Lithuanian Parliament Declares 2011 as Year of Remembrance for Holocaust Victims; Says Nothing about Ongoing Cases Against Survivors & ‘Double Genocide’ Policies



The Seimas (parliament of Lithuania) today issued this official English version of its ‘resolution on declaring the year 2011 as the year of remembrance for the victims of the Holocaust in Lithuania’. The succinct statement expresses ‘sincere respect for the victims of the Holocaust in Lithuania’, mentioning ‘the genocide perpetrated against Jews by Nazis and their collaborators in Lithuania during the occupation by Nazi Germany’.

It goes on, in Article 2, to propose that by 1 November 2010 there be a specific program approved, that will include  ‘honoring the residents of Lithuania who fought against Fascism’.  Given that the Soviet Union was the only major force fighting the Nazis here between the start of Hitler’s invasion on 22 June 1941 and the liberation of the country by Soviet forces in July 1944, this formulation of necessity includes the small handful of Jewish incarcerees of the ghettos who escaped to join the Soviet partisans in the forests in the anti-Hitler movement.

The ‘slight problem’ is that Lithuania is the only country on the planet that investigates, defames and harasses anti-Nazi partisans for alleged ‘war crimes’, and has to this day failed to actually closed its own kangaroo antisemitic pseudo-investigations into Dr Yitzhak Arad, Fania Yocheles Brantsovsky and Dr Rachel Margolis. It is incredible that the Seimas would think it could claim to ‘honor the residents of Lithuania who fought against Fascism’ without in the same document condemning the defamation of these specific Holocaust Survivors whom the State herself been defaming for years now. In fact, Lithuania’s policies on these matters have attracted widespread international condemnation. Five prominent members of the United States Congress are still waiting for a meaningful response to their letter of December 2009 on this subject.

There are multiple other matters that go to the heart of the sincerity of the statement, including the Holocaust Obfuscation policy governing the state-sponsored Genocide Museum and Genocide Research Center, the state sponsored signs at Gruto Parkas, and of course the massive campaigns of Holocaust Obfuscation most potently being run by the state’s Red-Brown Commission, and its participation in the Prague Declaration and other European Parliament resolutions.

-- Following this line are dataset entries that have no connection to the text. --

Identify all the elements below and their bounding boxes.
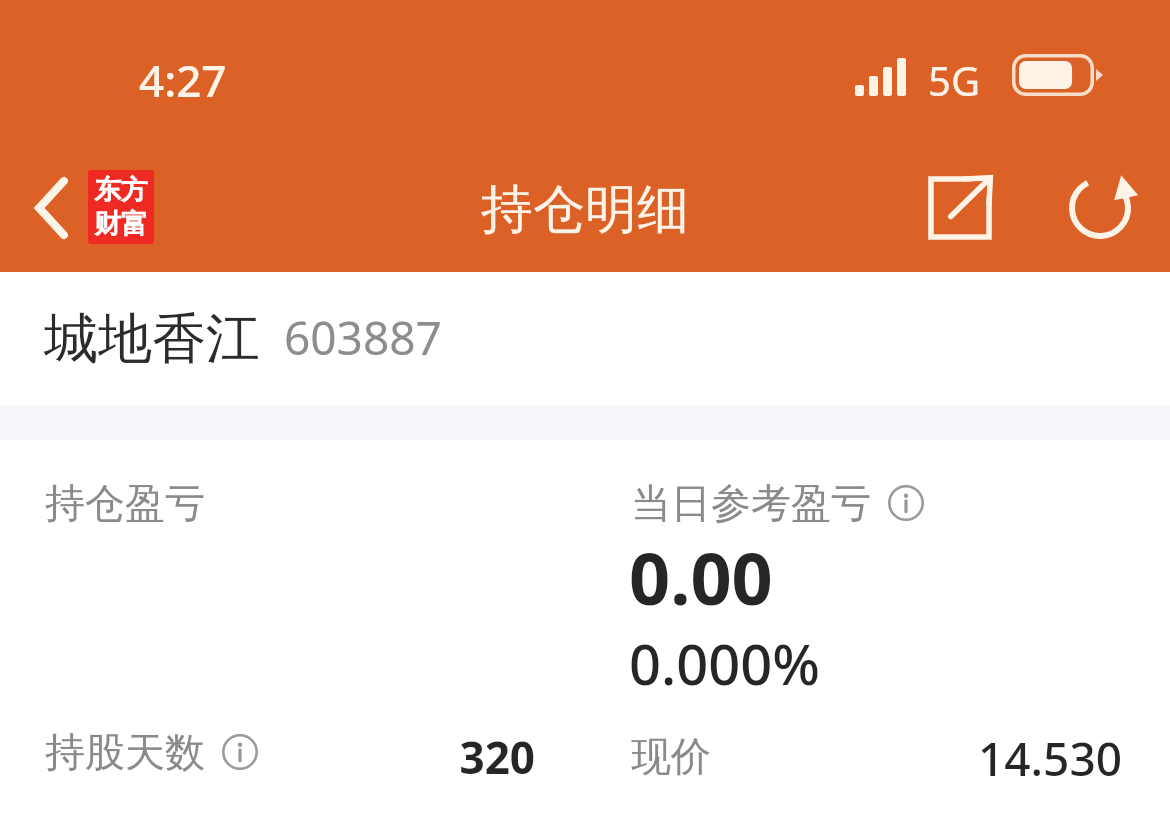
staticText: 4:27 (139, 50, 227, 110)
staticText: 持股天数 (45, 727, 205, 777)
staticText: 城地香江 (44, 305, 260, 373)
button[interactable]: Info (219, 731, 261, 773)
staticText: 持仓盈亏 (45, 478, 205, 528)
button[interactable]: 城地香江 (0, 272, 1170, 405)
button[interactable]: Back (14, 160, 90, 256)
staticText: 0.00 (629, 528, 773, 626)
staticText: 当日参考盈亏 (631, 478, 871, 528)
staticText: 14.530 (977, 727, 1122, 790)
staticText: 东方 (94, 173, 148, 207)
button[interactable]: 东方 (88, 170, 154, 244)
staticText: 0.000% (629, 625, 821, 701)
staticText: 现价 (631, 731, 711, 781)
staticText: 320 (459, 727, 535, 787)
button[interactable]: Info (885, 482, 927, 524)
staticText: 持仓明细 (0, 177, 1170, 243)
staticText: 财富 (94, 207, 148, 241)
button[interactable]: Share (908, 158, 1012, 258)
staticText: 603887 (284, 306, 442, 369)
button[interactable]: Refresh (1048, 158, 1152, 258)
staticText: 5G (928, 53, 980, 107)
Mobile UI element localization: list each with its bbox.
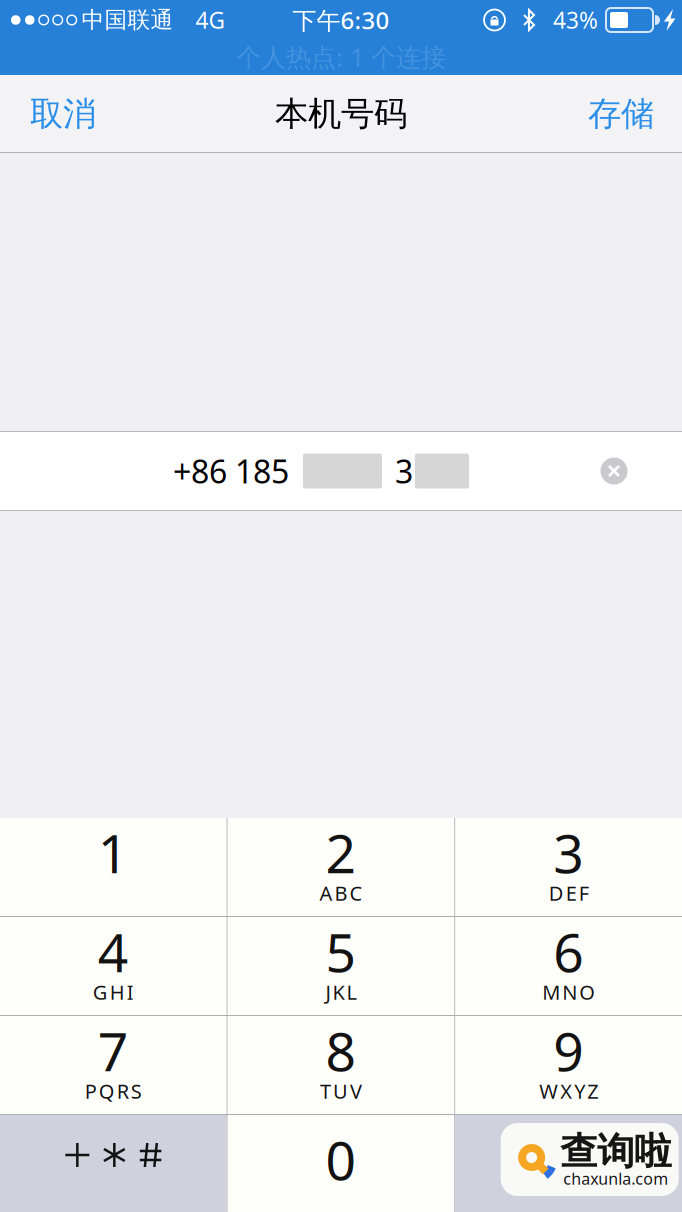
- button[interactable]: Plus, star, pound: [0, 1115, 227, 1212]
- staticText: M N O: [542, 979, 595, 1005]
- button[interactable]: 取消: [0, 75, 126, 153]
- staticText: 5: [326, 916, 356, 987]
- staticText: J K L: [326, 979, 356, 1005]
- staticText: 1: [98, 817, 129, 888]
- staticText: 9: [553, 1015, 584, 1086]
- button[interactable]: 2: [228, 818, 454, 916]
- staticText: 下午6:30: [292, 4, 390, 36]
- staticText: D E F: [549, 880, 589, 906]
- staticText: 2: [326, 817, 356, 888]
- staticText: 中国联通: [82, 6, 174, 34]
- staticText: 6: [553, 916, 584, 987]
- button[interactable]: 存储: [558, 75, 682, 153]
- staticText: 本机号码: [275, 94, 407, 134]
- staticText: P Q R S: [85, 1078, 142, 1104]
- staticText: 取消: [30, 94, 96, 134]
- staticText: T U V: [320, 1078, 362, 1104]
- staticText: A B C: [320, 880, 362, 906]
- button[interactable]: Clear text: [586, 443, 642, 499]
- staticText: 查询啦: [560, 1129, 671, 1174]
- staticText: +86 185: [173, 450, 289, 492]
- button[interactable]: 1: [0, 818, 227, 916]
- staticText: 个人热点: 1 个连接: [236, 40, 446, 74]
- button[interactable]: 5: [228, 917, 454, 1015]
- staticText: W X Y Z: [539, 1078, 598, 1104]
- button[interactable]: 0: [228, 1115, 454, 1212]
- staticText: G H I: [93, 979, 134, 1005]
- staticText: chaxunla.com: [563, 1168, 668, 1189]
- staticText: 存储: [588, 94, 654, 134]
- staticText: 8: [326, 1015, 356, 1086]
- button[interactable]: 9: [455, 1016, 682, 1114]
- staticText: 0: [326, 1124, 356, 1195]
- staticText: 4: [98, 916, 129, 987]
- staticText: 4G: [196, 5, 226, 35]
- staticText: 3: [553, 817, 584, 888]
- staticText: 3: [395, 450, 413, 492]
- staticText: 43%: [553, 5, 598, 35]
- button[interactable]: 3: [455, 818, 682, 916]
- button[interactable]: 4: [0, 917, 227, 1015]
- staticText: 7: [98, 1015, 129, 1086]
- button[interactable]: 6: [455, 917, 682, 1015]
- button[interactable]: Delete: [455, 1115, 682, 1212]
- button[interactable]: 8: [228, 1016, 454, 1114]
- button[interactable]: 7: [0, 1016, 227, 1114]
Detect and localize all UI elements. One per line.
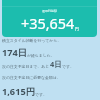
staticText: です。 bbox=[62, 64, 74, 69]
staticText: 積立スタイル診断を行ってから、 bbox=[2, 38, 62, 43]
button[interactable]: 運用利益額 bbox=[2, 0, 97, 37]
staticText: です。 bbox=[35, 92, 47, 97]
staticText: 1,615円 bbox=[2, 85, 35, 98]
staticText: 円 bbox=[75, 26, 79, 31]
staticText: 次の注文予定日に必要な金額は、 bbox=[2, 75, 61, 80]
staticText: 174日 bbox=[2, 46, 27, 59]
staticText: 4日 bbox=[50, 59, 62, 69]
staticText: 運用利益額 bbox=[42, 9, 57, 13]
staticText: が経ちました。 bbox=[27, 53, 55, 58]
staticText: +35,654 bbox=[21, 14, 75, 34]
staticText: 次の注文予定日まで、あと bbox=[2, 64, 50, 69]
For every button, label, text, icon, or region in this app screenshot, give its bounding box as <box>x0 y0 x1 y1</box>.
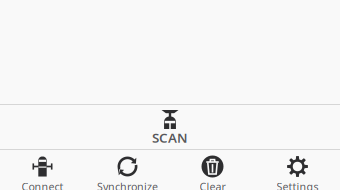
staticText: SCAN <box>152 129 188 146</box>
button[interactable]: Connect <box>0 150 85 190</box>
button[interactable]: Clear <box>170 150 255 190</box>
button[interactable]: Settings <box>255 150 340 190</box>
staticText: Synchronize <box>97 179 158 190</box>
button[interactable]: SCAN <box>0 104 340 150</box>
button[interactable]: Synchronize <box>85 150 170 190</box>
staticText: Connect <box>22 179 64 190</box>
staticText: Clear <box>200 179 226 190</box>
staticText: Settings <box>276 179 318 190</box>
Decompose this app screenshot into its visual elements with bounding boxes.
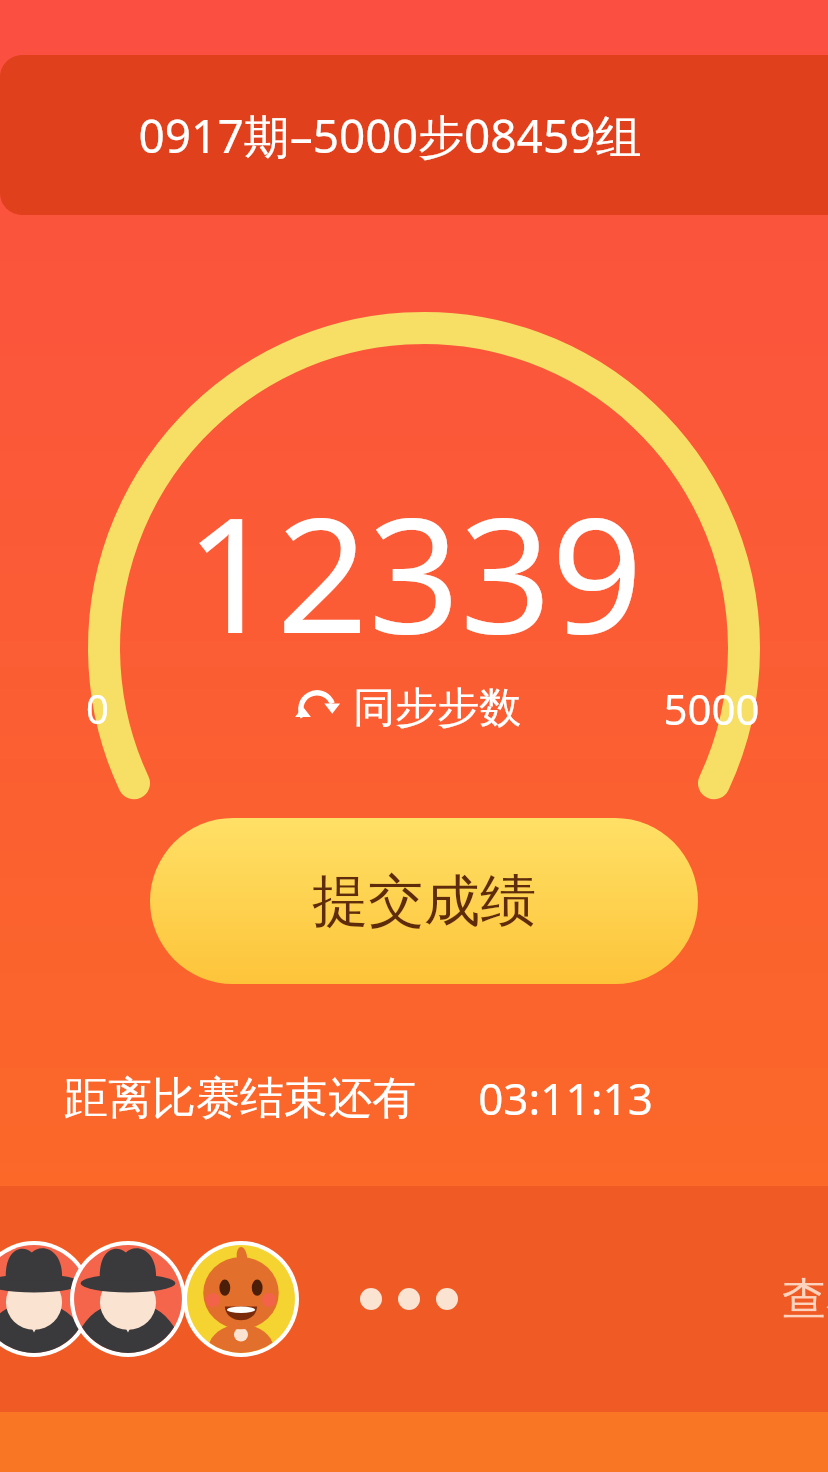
button[interactable]: 同步步数 [295,682,521,735]
button[interactable]: 更多 [360,1288,458,1310]
staticText: 12339 [185,462,643,680]
staticText: 03:11:13 [478,1068,653,1128]
staticText: 提交成绩 [312,866,536,937]
button[interactable]: 参赛者头像 [70,1241,186,1357]
staticText: 同步步数 [353,682,521,735]
staticText: 距离比赛结束还有 [64,1071,416,1126]
button[interactable]: 查看 [782,1272,828,1327]
button[interactable]: 提交成绩 [150,818,698,984]
button[interactable]: 参赛者头像 [0,1241,92,1357]
staticText: 0917期–5000步08459组 [138,104,642,167]
staticText: 5000 [663,680,760,737]
staticText: 0 [86,681,109,735]
button[interactable]: 0917期–5000步08459组 [0,55,828,215]
button[interactable]: 参赛者头像 [183,1241,299,1357]
other: 同步步数 [295,687,339,731]
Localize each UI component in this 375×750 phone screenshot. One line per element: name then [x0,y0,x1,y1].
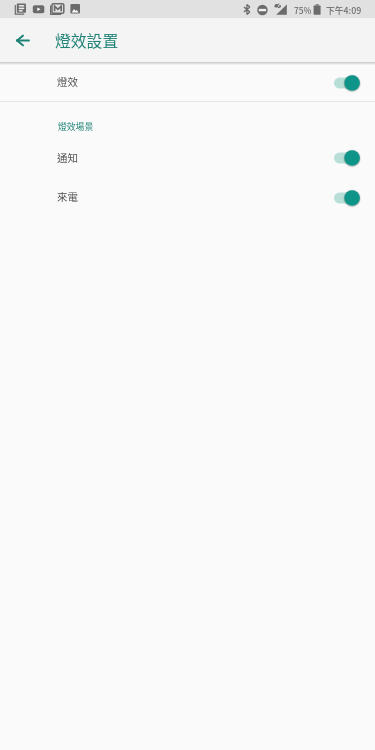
staticText: 燈效設置 [55,29,119,52]
button[interactable]: 燈效 [0,66,375,102]
button[interactable]: 通知 [0,138,375,177]
button[interactable]: Back [0,18,44,62]
staticText: 下午4:09 [326,4,362,17]
staticText: 來電 [57,189,78,204]
button[interactable]: 來電 [0,177,375,216]
staticText: 75% [294,4,312,16]
staticText: 通知 [57,150,78,165]
staticText: 燈效 [57,74,78,89]
staticText: 燈效場景 [58,120,94,133]
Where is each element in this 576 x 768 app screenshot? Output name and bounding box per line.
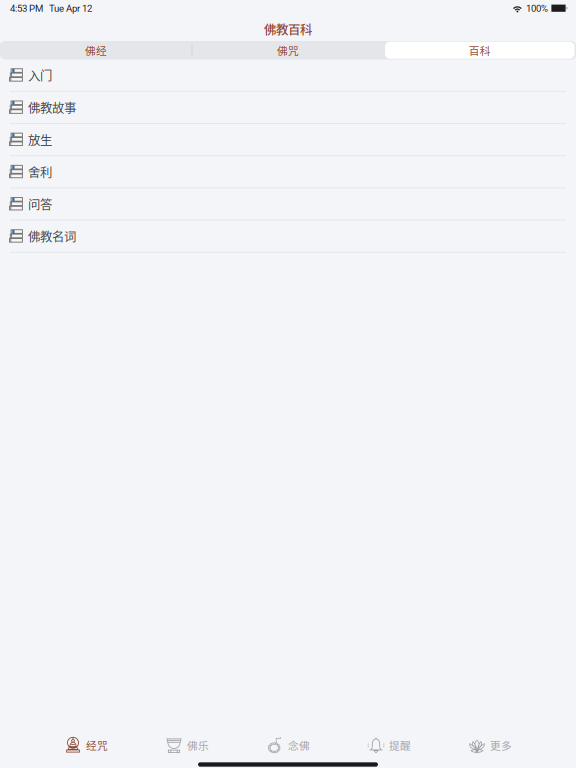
button[interactable]: 佛经 [0, 41, 192, 60]
button[interactable]: 百科 [384, 42, 576, 59]
staticText: 更多 [490, 737, 512, 753]
button[interactable]: 入门 [0, 60, 576, 92]
staticText: 100% [526, 3, 548, 14]
staticText: 念佛 [288, 737, 310, 753]
button[interactable]: 更多 [440, 730, 540, 760]
button[interactable]: 念佛 [238, 730, 338, 760]
button[interactable]: 佛乐 [136, 730, 238, 760]
staticText: Tue Apr 12 [49, 3, 92, 14]
staticText: 入门 [28, 66, 52, 84]
button[interactable]: 佛咒 [192, 41, 384, 60]
staticText: 百科 [469, 42, 491, 58]
staticText: 提醒 [389, 737, 411, 753]
staticText: 佛教故事 [28, 98, 76, 116]
staticText: 佛咒 [277, 42, 299, 58]
button[interactable]: 提醒 [338, 730, 440, 760]
button[interactable]: 佛教名词 [0, 220, 576, 253]
staticText: 佛经 [85, 42, 107, 58]
staticText: 经咒 [86, 737, 108, 753]
button[interactable]: 舍利 [0, 156, 576, 188]
staticText: 4:53 PM [10, 3, 43, 14]
staticText: 佛乐 [187, 737, 209, 753]
button[interactable]: 问答 [0, 188, 576, 220]
staticText: 问答 [28, 195, 52, 213]
button[interactable]: 经咒 [36, 730, 136, 760]
staticText: 佛教名词 [28, 227, 76, 245]
button[interactable]: 佛教故事 [0, 92, 576, 124]
staticText: 佛教百科 [264, 20, 312, 38]
staticText: 舍利 [28, 163, 52, 181]
staticText: 放生 [28, 131, 52, 149]
button[interactable]: 放生 [0, 124, 576, 156]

Then there are the specific issues in play regarding Holocaust remembrance. Instead of supporting Rachel Kostanian, director of the Green House, the one honest Holocaust exhibit in Vilnius, there are myriad intrigues to undermine her authority and replace her with a compliant Lithuanian nationalist operative. Moreover, the country’s one surviving Jewish anti-Nazi fort, a universal testament to the human will to resist even the greatest tyranny and survive, is sinking into the earth. In August 2008, the country’s foreign ministry prevented a major Western ambassador from organizing a tour of the fort, a mere half hour’s drive from Vilnius, led by survivor Fania Yocheles Brantsovsky.

Finally, the Seimas statement promises to ‘fight against any manifestations of antisemitism’ without mentioning its dismal record of tolerating  — and even supporting — one of Europe’s worst campaigns of antisemitism in recent times, including the legalization of public swastikas, the toleration of front page outrages in the national press, police-protected neo-Nazi marches in the capital’s center, and legislation to enable prosecution and imprisonment of people who maintain that the Holocaust was a unique genocide. For a representative selection, see here. It was, unbelievably, a member of the Seimas who took out the permit for one of the most recent neo-Nazi marches in the capital’s center. And, on May 8th 2010, a contingent of neo-Nazis was duly protected by the police for hours (eyewitness account here).